→ **Information provided**:
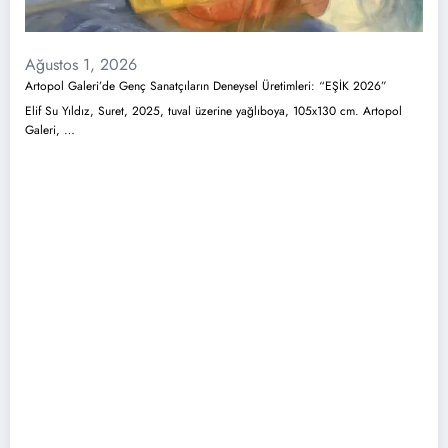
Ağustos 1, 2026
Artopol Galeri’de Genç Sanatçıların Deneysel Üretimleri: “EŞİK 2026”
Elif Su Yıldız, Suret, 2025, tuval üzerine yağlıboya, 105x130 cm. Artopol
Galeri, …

---

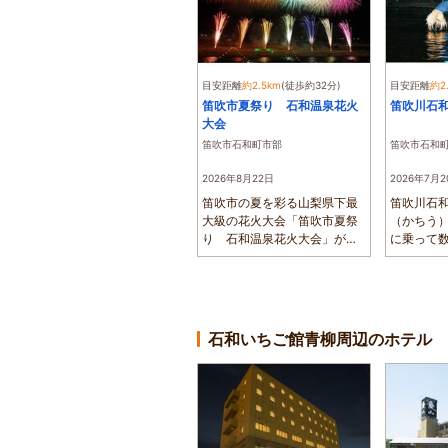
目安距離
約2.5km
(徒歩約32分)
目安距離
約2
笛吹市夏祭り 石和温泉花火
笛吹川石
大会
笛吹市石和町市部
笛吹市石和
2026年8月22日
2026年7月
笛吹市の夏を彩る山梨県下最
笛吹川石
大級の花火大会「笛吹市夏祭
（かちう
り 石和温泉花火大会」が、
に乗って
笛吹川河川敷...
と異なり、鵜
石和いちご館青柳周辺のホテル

--

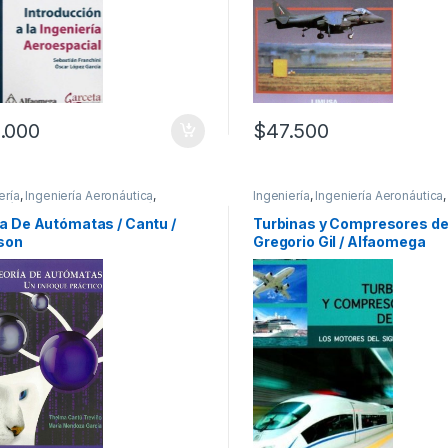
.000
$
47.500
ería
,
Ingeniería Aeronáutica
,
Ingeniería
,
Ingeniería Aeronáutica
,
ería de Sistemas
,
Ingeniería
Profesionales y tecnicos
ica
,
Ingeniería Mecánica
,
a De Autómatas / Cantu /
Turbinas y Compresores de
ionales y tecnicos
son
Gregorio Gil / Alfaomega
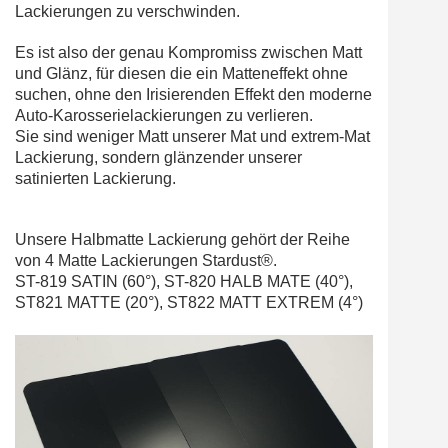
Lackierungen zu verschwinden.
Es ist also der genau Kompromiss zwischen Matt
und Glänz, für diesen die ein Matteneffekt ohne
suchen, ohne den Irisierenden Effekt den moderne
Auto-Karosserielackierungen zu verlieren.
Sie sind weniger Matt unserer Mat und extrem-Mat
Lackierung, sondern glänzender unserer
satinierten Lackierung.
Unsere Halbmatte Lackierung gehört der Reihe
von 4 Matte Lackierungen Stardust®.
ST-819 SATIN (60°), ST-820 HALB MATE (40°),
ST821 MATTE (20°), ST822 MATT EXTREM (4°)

→ **What the task asks**: Print, exactly, each line above from the one with "Ingeniería Mecánica" to the one with "ST821 MATTE (20°), ST822 MATT EXTREM (4°)", end lines included. Leave pictures out of it.

→ **Solution to the problem**:
Ingeniería Mecánica
,
a De Autómatas / Cantu /
Turbinas y Compresores de
ionales y tecnicos
son
Gregorio Gil / Alfaomega
Lackierungen zu verschwinden.
Es ist also der genau Kompromiss zwischen Matt
und Glänz, für diesen die ein Matteneffekt ohne
suchen, ohne den Irisierenden Effekt den moderne
Auto-Karosserielackierungen zu verlieren.
Sie sind weniger Matt unserer Mat und extrem-Mat
Lackierung, sondern glänzender unserer
satinierten Lackierung.
Unsere Halbmatte Lackierung gehört der Reihe
von 4 Matte Lackierungen Stardust®.
ST-819 SATIN (60°), ST-820 HALB MATE (40°),
ST821 MATTE (20°), ST822 MATT EXTREM (4°)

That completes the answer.